Durante el panel “Autismo y Estado”, Macri planteó la necesidad de anticiparse a los diagnósticos tardíos y generar entornos accesibles desde la primera infancia.

En esa línea, destacó el rol del sistema de salud en la detección precoz y la importancia de sostener programas de estimulación temprana, una herramienta clave para mejorar la calidad de vida de quienes están dentro del espectro.

A lo largo de la jornada, se sucedieron mesas de diálogo donde se abordaron ejes sensibles: inclusión educativa, acceso a la salud, derechos y el concepto de neurodiversidad, que en los últimos años ganó centralidad en el debate público.

Especialistas coincidieron en que el principal obstáculo sigue siendo la falta de información y formación adecuada, tanto en instituciones como en la sociedad en general.

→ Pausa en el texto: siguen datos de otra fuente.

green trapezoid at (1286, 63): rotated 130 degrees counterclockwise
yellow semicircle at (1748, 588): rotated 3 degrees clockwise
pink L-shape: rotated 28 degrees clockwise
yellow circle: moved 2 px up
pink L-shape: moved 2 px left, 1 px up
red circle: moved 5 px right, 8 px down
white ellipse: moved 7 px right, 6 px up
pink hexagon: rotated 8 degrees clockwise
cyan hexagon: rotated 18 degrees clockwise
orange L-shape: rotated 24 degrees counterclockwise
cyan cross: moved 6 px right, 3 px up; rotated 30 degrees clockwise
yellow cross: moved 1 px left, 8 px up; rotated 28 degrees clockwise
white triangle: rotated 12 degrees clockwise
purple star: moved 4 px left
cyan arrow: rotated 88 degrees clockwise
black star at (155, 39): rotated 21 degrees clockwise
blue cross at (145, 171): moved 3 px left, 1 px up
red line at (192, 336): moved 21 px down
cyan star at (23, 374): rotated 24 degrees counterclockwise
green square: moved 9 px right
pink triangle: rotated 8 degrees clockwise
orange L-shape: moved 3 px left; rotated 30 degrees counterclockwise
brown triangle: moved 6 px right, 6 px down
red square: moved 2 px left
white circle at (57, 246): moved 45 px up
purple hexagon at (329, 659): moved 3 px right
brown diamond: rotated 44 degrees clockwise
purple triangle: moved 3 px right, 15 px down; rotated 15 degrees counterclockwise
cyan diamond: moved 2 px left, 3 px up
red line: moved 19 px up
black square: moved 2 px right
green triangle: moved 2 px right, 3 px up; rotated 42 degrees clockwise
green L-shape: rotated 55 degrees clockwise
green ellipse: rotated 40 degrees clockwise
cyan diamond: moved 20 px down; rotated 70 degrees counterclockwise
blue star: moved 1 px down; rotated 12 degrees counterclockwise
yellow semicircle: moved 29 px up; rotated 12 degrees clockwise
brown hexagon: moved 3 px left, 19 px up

En paralelo, la Ciudad buscó reforzar el mensaje con gestos simbólicos. El Obelisco ya fue iluminado de azul y, en los días siguientes, otros íconos urbanos como la Floralis, el Planetario, el Puente de la Mujer y el Monumento de los Españoles se sumarán a la iniciativa. No se trata solo de una postal: la intención es instalar el tema en la agenda cotidiana.

En materia legislativa, el jefe de Gobierno remarcó la sanción de la Ley 6.909 en 2025, que establece un marco integral para el abordaje del autismo en la Ciudad.

La norma, según explicó, es resultado de años de trabajo conjunto con organizaciones civiles, lo que marca un cambio de paradigma en la construcción de políticas públicas: menos verticalismo, más participación.

Entre las acciones concretas, se mencionaron dispositivos como el CPI Piedra Libre, espacios educativos con materiales adaptados y el fortalecimiento del Centro de Desarrollo Laboral, orientado a mejorar la inserción de personas con TEA en el mundo del trabajo.

También se destacó la creación de una Oficina de Trámites Accesibles en el Registro Civil, pensada para reducir barreras burocráticas.

Otro punto relevante es la prohibición de la pirotecnia sonora, una medida que impacta directamente en la vida cotidiana de personas con hipersensibilidad sensorial. Aunque pueda parecer menor, este tipo de decisiones refleja un cambio cultural más profundo: empezar a pensar la ciudad desde la diversidad.

El mensaje que atravesó toda la jornada fue claro: la inclusión no es un eslogan ni una meta abstracta, sino un proceso continuo que exige coordinación, recursos y compromiso político.

En ese sentido, Macri insistió en que el rol del Estado debe ser el de escuchar, aprender y acompañar, sin reemplazar el trabajo que durante años llevaron adelante las organizaciones.

La discusión, sin embargo, está lejos de cerrarse. Los desafíos siguen siendo múltiples: mejorar los tiempos de diagnóstico, garantizar acompañamiento educativo real y ampliar oportunidades laborales. Pero también hay avances concretos que marcan un rumbo.

En definitiva, la agenda del autismo en la Ciudad de Buenos Aires parece haber dejado de ser periférica para convertirse en una prioridad transversal.

Y si algo quedó claro en esta jornada es que el camino hacia una sociedad más inclusiva no depende de un solo actor, sino de una construcción colectiva que recién empieza a consolidarse.